Rich Heitz, a so-called Street Outreach Case Manager at the mission, distributed shoes, hygiene kits and socks with Griner in 2018 and 2019. He, too, remembers Griner’s generosity and zeal. At the Mercury Center, he recalls, she rummaged through the pile of shoes to find the right sizes for people. He recalls that she was very empathetic in conversations and hugged people who came to the organization’s van.

This sympathy prompted Heitz to write a letter to Griner recently. (Her agent, Lindsay Kagawa Colas, said that during her incarceration, Griner was able to sustain written correspondence from friends and family). “It was amazing to see you interact with the homeless population,” he wrote. “I’ve been among the homeless for years and it’s been encouraging to watch you.”

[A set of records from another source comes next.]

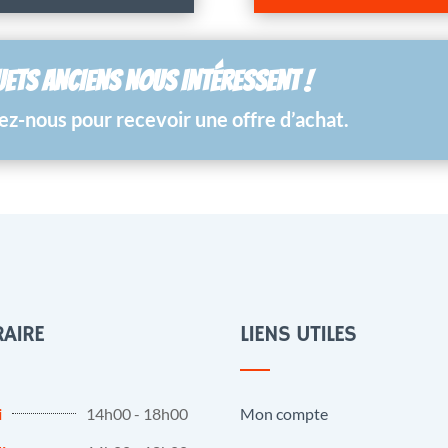
UETS ANCIENS NOUS INTÉRESSENT !
z-nous pour recevoir une offre d’achat.
AIRE
LIENS UTILES
i
14h00 - 18h00
Mon compte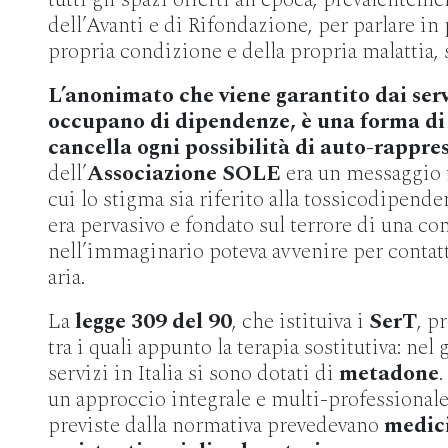
dell’Avanti e di Rifondazione, per parlare in
propria condizione e della propria malattia,
L’anonimato che viene garantito dai servi
occupano di dipendenze, è una forma di 
cancella ogni possibilità di auto-rappre
dell’
Associazione SOLE
era un messaggio 
cui lo stigma sia riferito alla tossicodipenden
era pervasivo e fondato sul terrore di una c
nell’immaginario poteva avvenire per contatt
aria.
La
legge 309 del 90
, che istituiva i
SerT
, p
tra i quali appunto la terapia sostitutiva: nel 
servizi in Italia si sono dotati di
metadone
.
un approccio integrale e multi-professionale,
previste dalla normativa prevedevano
medici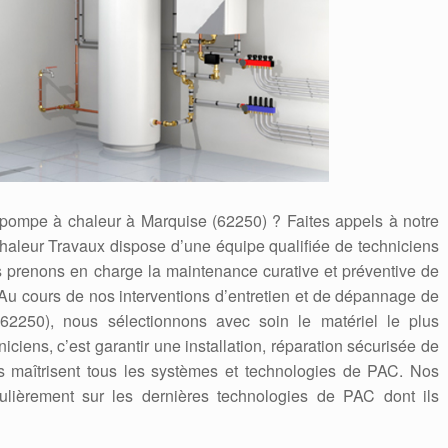
e pompe à chaleur à Marquise (62250) ? Faites appels à notre
haleur Travaux dispose d’une équipe qualifiée de techniciens
s prenons en charge la maintenance curative et préventive de
 Au cours de nos interventions d’entretien et de dépannage de
2250), nous sélectionnons avec soin le matériel le plus
iciens, c’est garantir une installation, réparation sécurisée de
s maîtrisent tous les systèmes et technologies de PAC. Nos
gulièrement sur les dernières technologies de PAC dont ils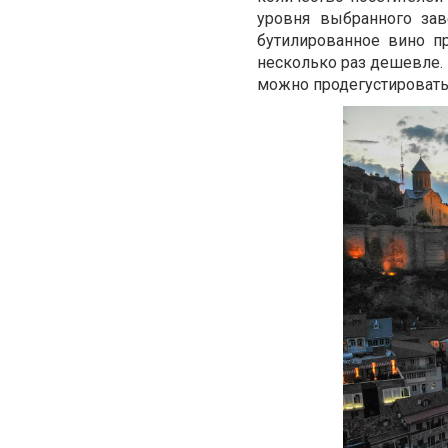
уровня выбранного зав
бутилированное вино пр
несколько раз дешевле.
можно продегустировать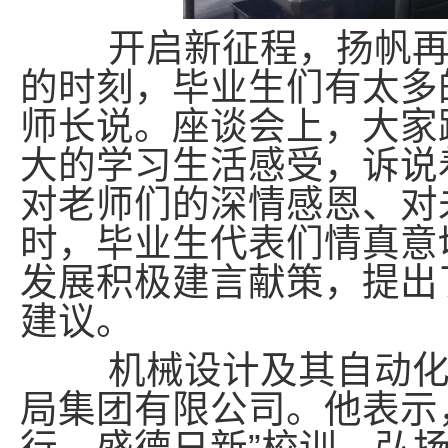
开启新征程，扬帆再出
的时刻，毕业生们有太多
师长说。座谈会上，大家
大的学习生活感受，诉说
对老师们的深情感恩、对
时，毕业生代表们情真意
发展积极建言献策，提出
建议。
机械设计及其自动化专
局集团有限公司。他表示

WNBA star Brittney Griner receives encouraging letters from Phoenix pals

Post, Heitz wrote, “is what I call love from outside the bars.” After being imprisoned for eight years himself, he said that “when I got a letter from a family member, it meant to me that I still had a chance with them” and that “people still cared about me”. . By writing his letter now, he wanted to put a smile on Griner’s face.

Dahm also wrote a letter to Griner. While he doesn’t know for sure if she read it, he hopes he encouraged her if she did. “I remember my ideas of who I thought she was before I met her and I remember the change in my heart after getting to know her,” he says. “And I really think she has a heart to make a difference and help people here.”